The CDC recommends against so-called “entry testing” of all students, faculty and staff because its effectiveness in stopping its spread has not been “systematically studied,” according to its guidance.
Giroir said schools should use surveillance testing instead of universal testing of all students. That could be done through pool testing, Giroir said, in which samples from several people are combined and then tested together instead of individually.
Pool tests that come back positive are followed by individual tests for everyone in the group, while negative pool tests are cleared.
Pool testing is thought to work best in areas where virus spread is low.
“Nothing’s a perfect solution, but it does not burden the health care system. It lets colleges keep control of how they want to do it,” he said.
However, Dr.
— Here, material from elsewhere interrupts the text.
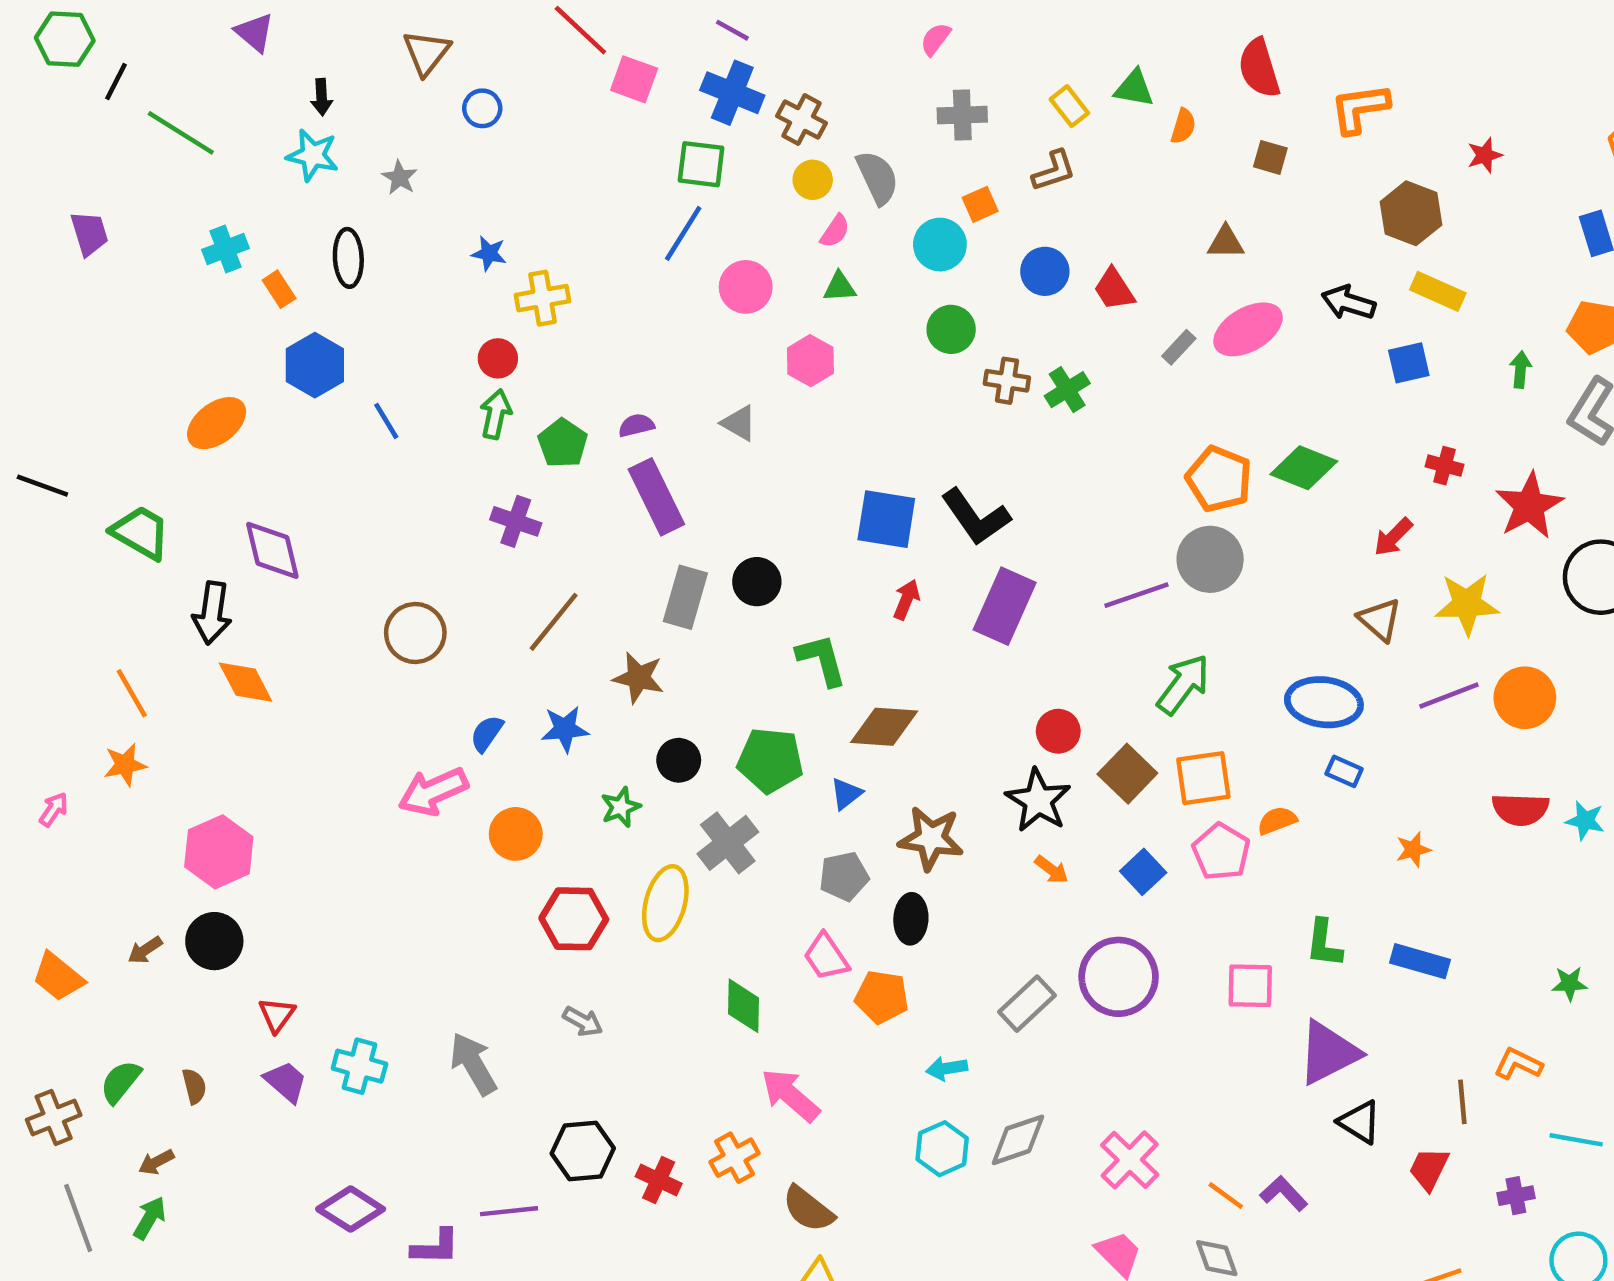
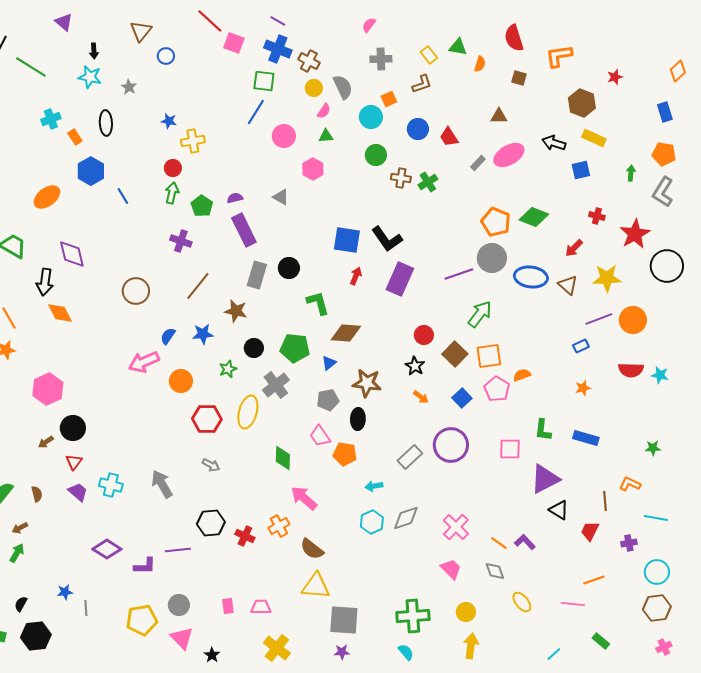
blue ellipse: (1324, 702) -> (531, 277), moved
blue rectangle: (1344, 771) -> (581, 346), moved, turned -49
black star: (1038, 800) -> (415, 366), size x0.7
black circle: (214, 941) -> (73, 428), moved
brown arrow: (145, 950) -> (46, 442), moved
Thomas Tsai, an assistant professor in the Department of Health Policy and Management at the Harvard T.H. Chan School of Public Health, said he thinks it is important students be tested before they come onto campus followed by surveillance testing focused on certain populations afterward.
“I think everybody agrees that it’s important to test before students come onto campus,” he said. “The hope is to really change the conversation and stop letting capacity dictate our guidance.”
He argued the U.S. has become too reliant on commercial labs like Quest and LabCorp when there are other options available.
“We need to think beyond just the traditional capacity for providing tests and there’s capacity available beyond the commercial laboratories,” he said, like at health care systems, academic research groups.
Point of care tests are becoming more widely available, he noted.
Labs have also said they can’t do it on their own, and new technologies are needed to ease the demand for their services.
“This is something we have said from the beginning: labs can’t do this alone,” an American Clinical Lab Association spokesperson told The Hill. “Labs, diagnostic manufacturers, providers, public health officials the federal government all have a role here.”
“I think when you look to the fall it continues to be the case that we need to put the full range of testing tools we have available to deploy where they’re most needed and that includes point of care testing, which is not something we currently perform,” the spokesperson also said. “The bottom line is it’s going to take all of us.”
The Trump administration is hoping to expand access to point of care tests which can give results in 15 minutes at a doctor’s office or a patient’s bedside without lab processing.
Giroir told NPR last week he expects the U.S. to have 15 million to 20 million point of care tests ready for use by September.
“That’s going to dramatically reduce the burden [on labs],” he said.
The National Institutes of Health (NIH) is currently running a “Shark Tank”-like contest that seeks to accelerate the arrival of point of care tests to the market.
Still, the ACLA and other groups are asking Congress for more funding to expand testing capacity into the fall. Some of the nation’s largest labs have already maxed out at their testing capacity due to shortages of machines and chemicals needed to process tests.
“We share the goal of safely reopening the economy and returning to normal business, but this will require a sustained federal investment in testing facilitated by the public health and existing health care delivery system,” reads a letter sent Tuesday to Congressional leaders.